An old man sits on a park bench feeding the pigeons. “Coo-coo,” he calls to them while he scatters seed. “Coo-coo. Chuck-chuck-chuck. Here, birdie.”
A young woman, a girl, walks by. She’s on her way to who knows where? Another world. Another destination. Just a road on the way. He pauses, smiles, and gestures her to pass. He’s doing nothing. Just feeding the birds. Don’t let me get in your way. She can’t hurt his revelry. Indeed, she is just another bird to cross his territory. To make him smile for a bit. Nice birdie. Pretty birdie. A smile for the birds. Coo-coo!
She continues. Further on. To the next crossing in the park. To the next garden, the next stream, but stops. And looks back. And sees the old man and his park bench and his pigeons and his kindness and his coo-cooing. And something else.

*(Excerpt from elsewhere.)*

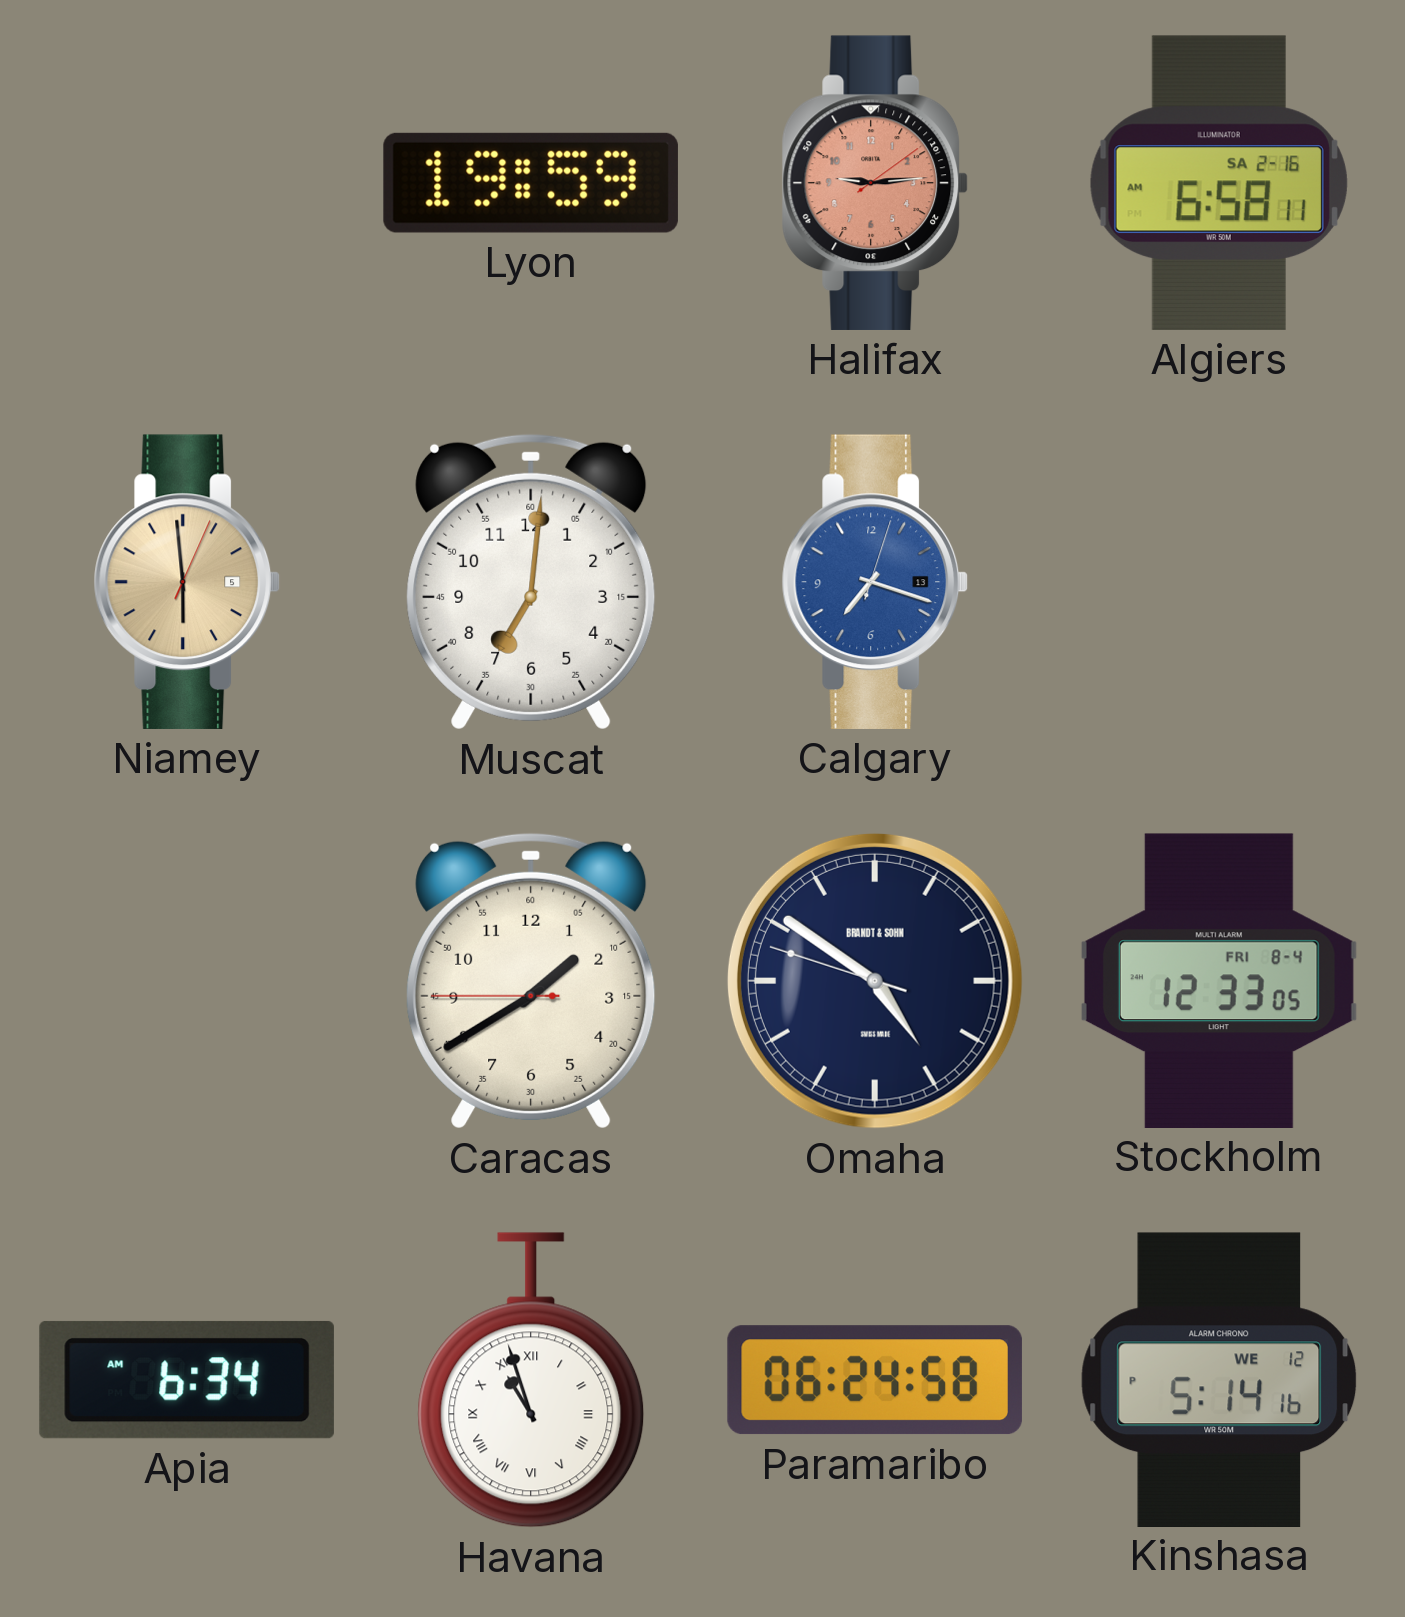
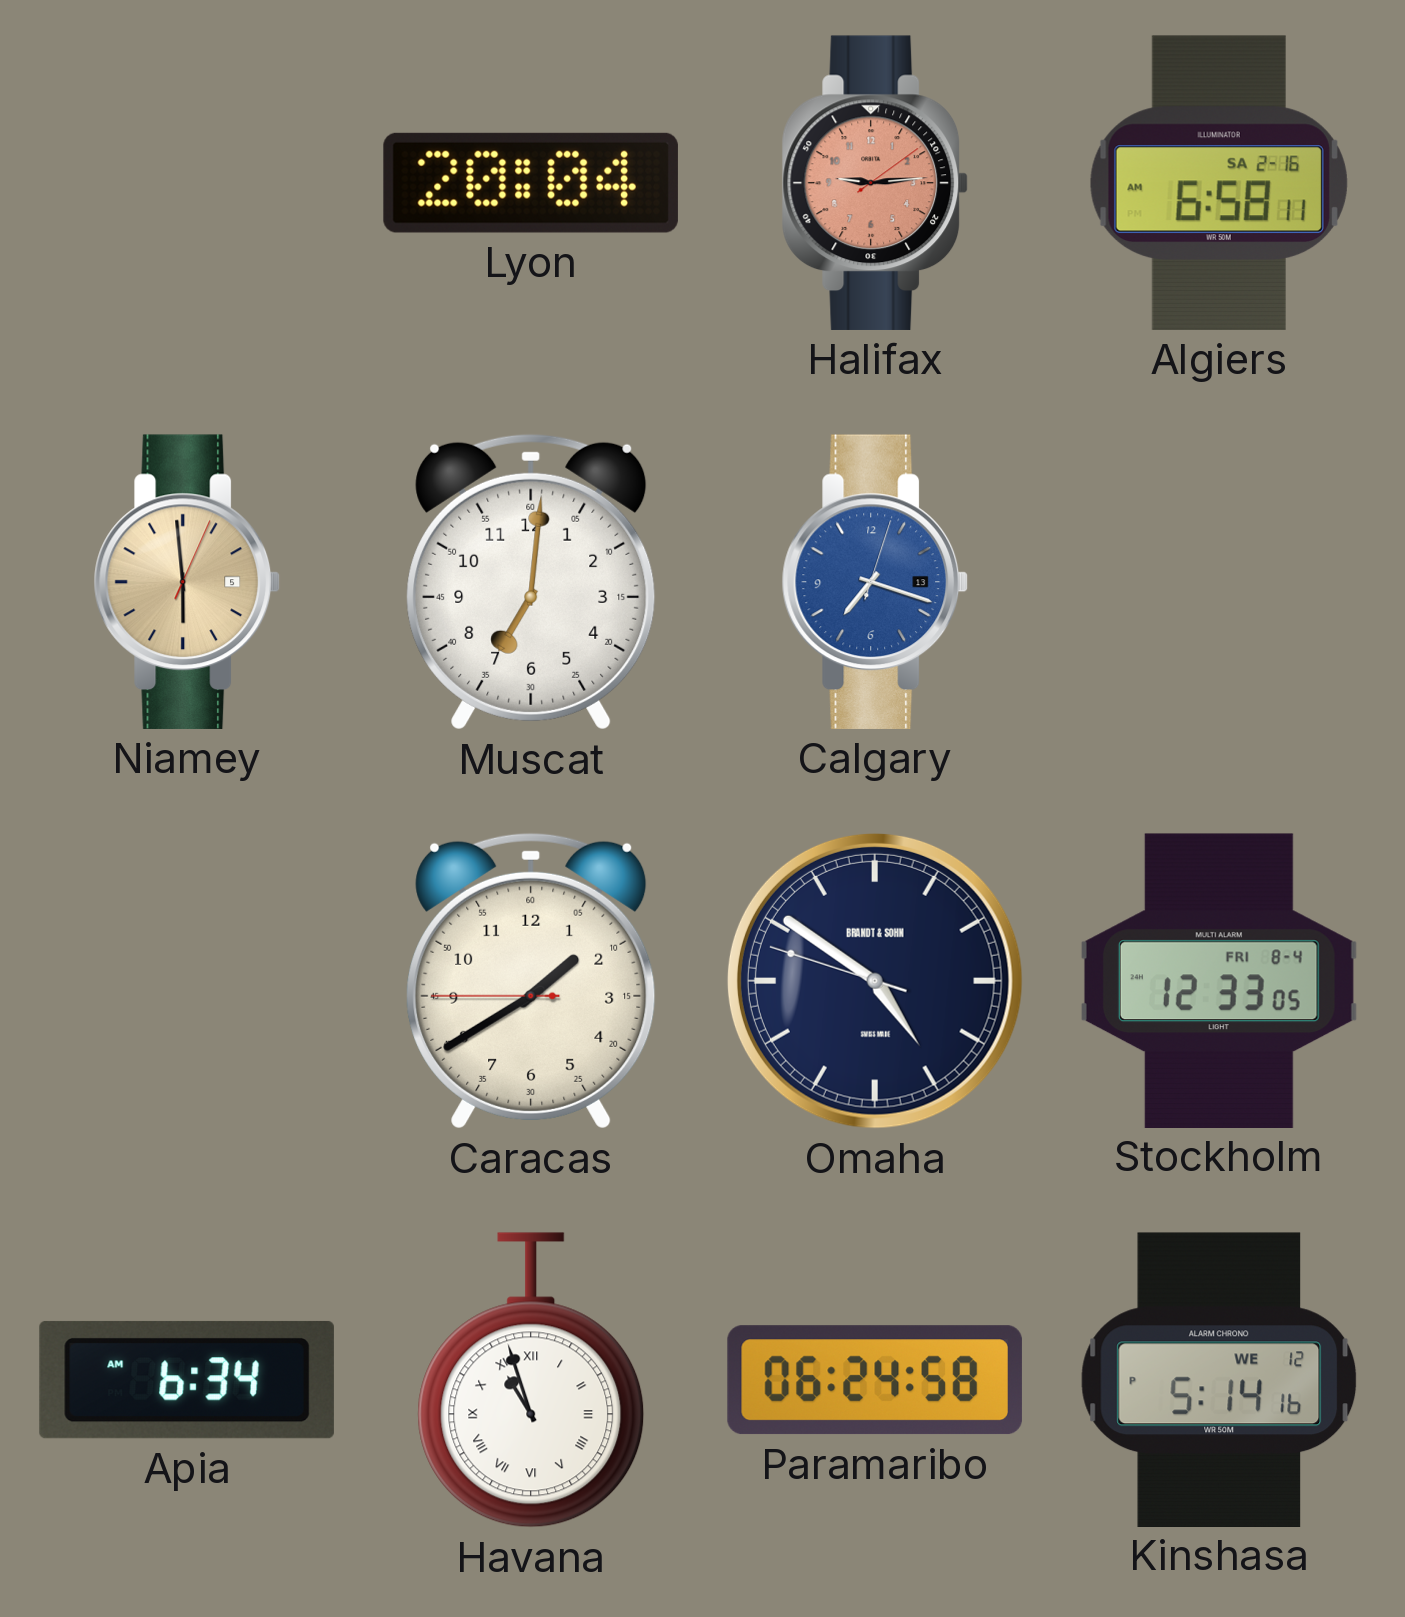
Lyon: 19:59 -> 20:04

She walks back. For a moment they look. She smiles and reaches out her hands to him. And the old man stands up and takes her hands back. And they dance. To a tune. A waltz. The Birds in the Arbor by Offenbach. Tales of Hoffman. An old march. The Doll’s song, so they say. Old man and young girl. Dancing together. One on one. In hands together and hand in hand. In pirouette and enfolded in each others’ arms. Flung far away and rushing back together in embrace. They dance. No, they Dance! For once! As neither had danced before! It was a dance to be danced, not just to dance.
And once. Far down. Below the pigeon bench and the scattered seed to where they had first come together. The man and the woman come together again, neither young nor old. Just they. And pause. And hand in hand. At arms length. Eyes together. And come together. He takes her in his arms and pulls her close, as does she him to her. And they come close. Oh, so close. So close to. A kiss. Oh, so close to a kiss. The man dreaming, dreaming. Of the young girl in his arms. An old man dreams…

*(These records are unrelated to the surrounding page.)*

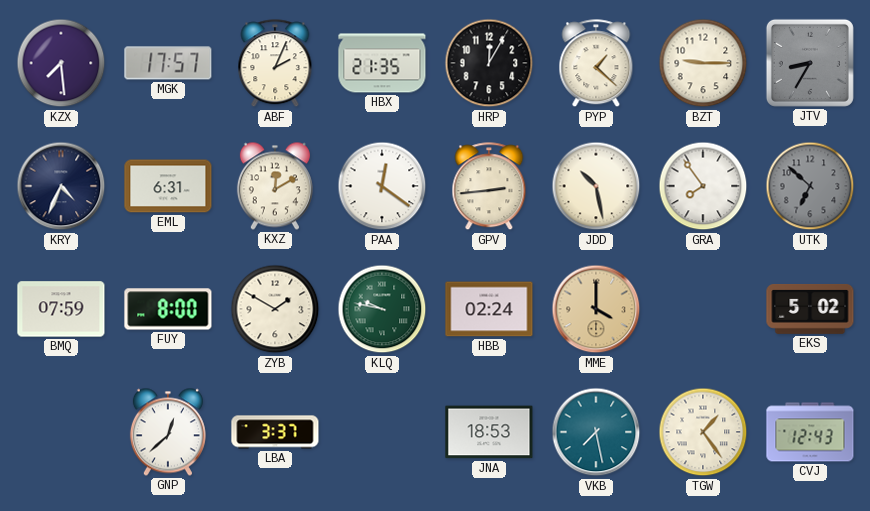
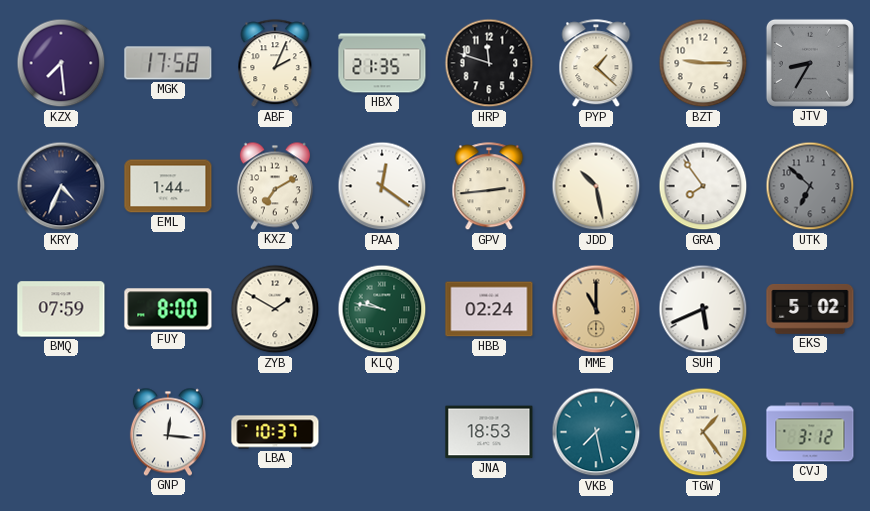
MGK: 17:57 -> 17:58
HRP: 12:05 -> 11:48
EML: 6:31 -> 1:44
KXZ: 12:10 -> 7:10
MME: 4:00 -> 11:00
SUH: none -> 5:41
GNP: 12:38 -> 12:16
LBA: 3:37 -> 10:37
CVJ: 12:43 -> 3:12
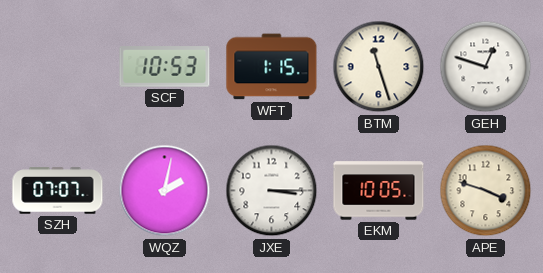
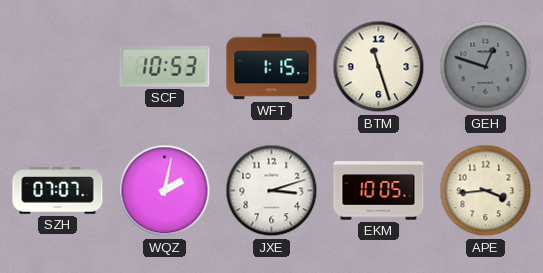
GEH dial: white -> grey
JXE: 3:15 -> 3:12
APE: 3:48 -> 3:44
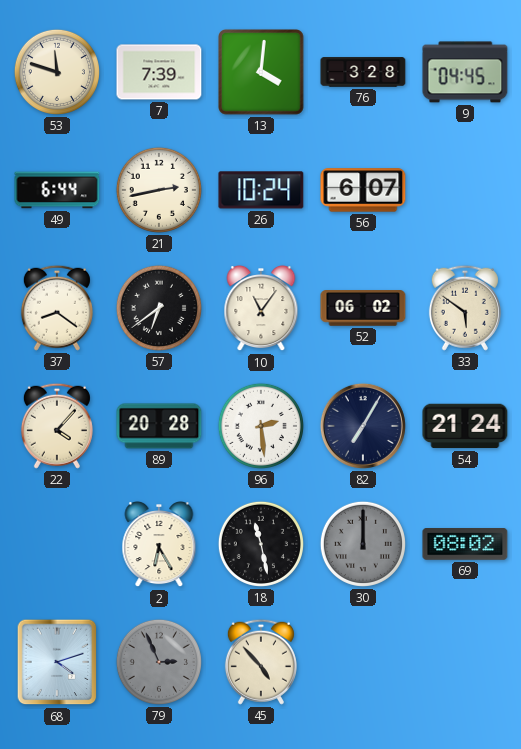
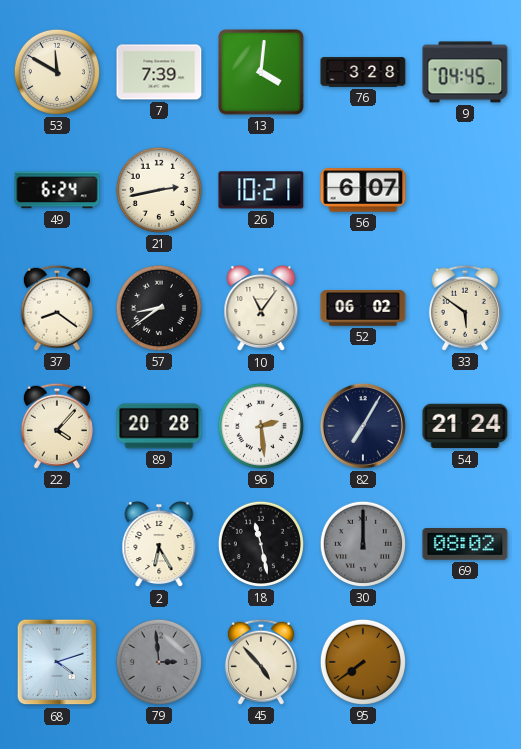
53: 11:48 -> 11:50
49: 6:44 -> 6:24
26: 10:24 -> 10:21
57: 6:39 -> 8:39
79: 2:56 -> 2:59
95: none -> 7:39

And the music starts again and they fly apart. Arm in arm. Hand in hand. Beat and pulse to the music. One and two and three. The beating of bodies beating as only bodies know how to do.
And so they dance. The Doll Song. Two lovers playing a song of love. A song of yearning. A song of wanting. A song of…
And they come together, once more, at the end. He kneels before his dreamed love, takes her hand and kisses it. She bows to him and recognizes his love. In her dreams.
And they part.
He goes back to his bench and feeds the pigeons with the last of his seed. She continues on her way. But not before they exchange one last glance.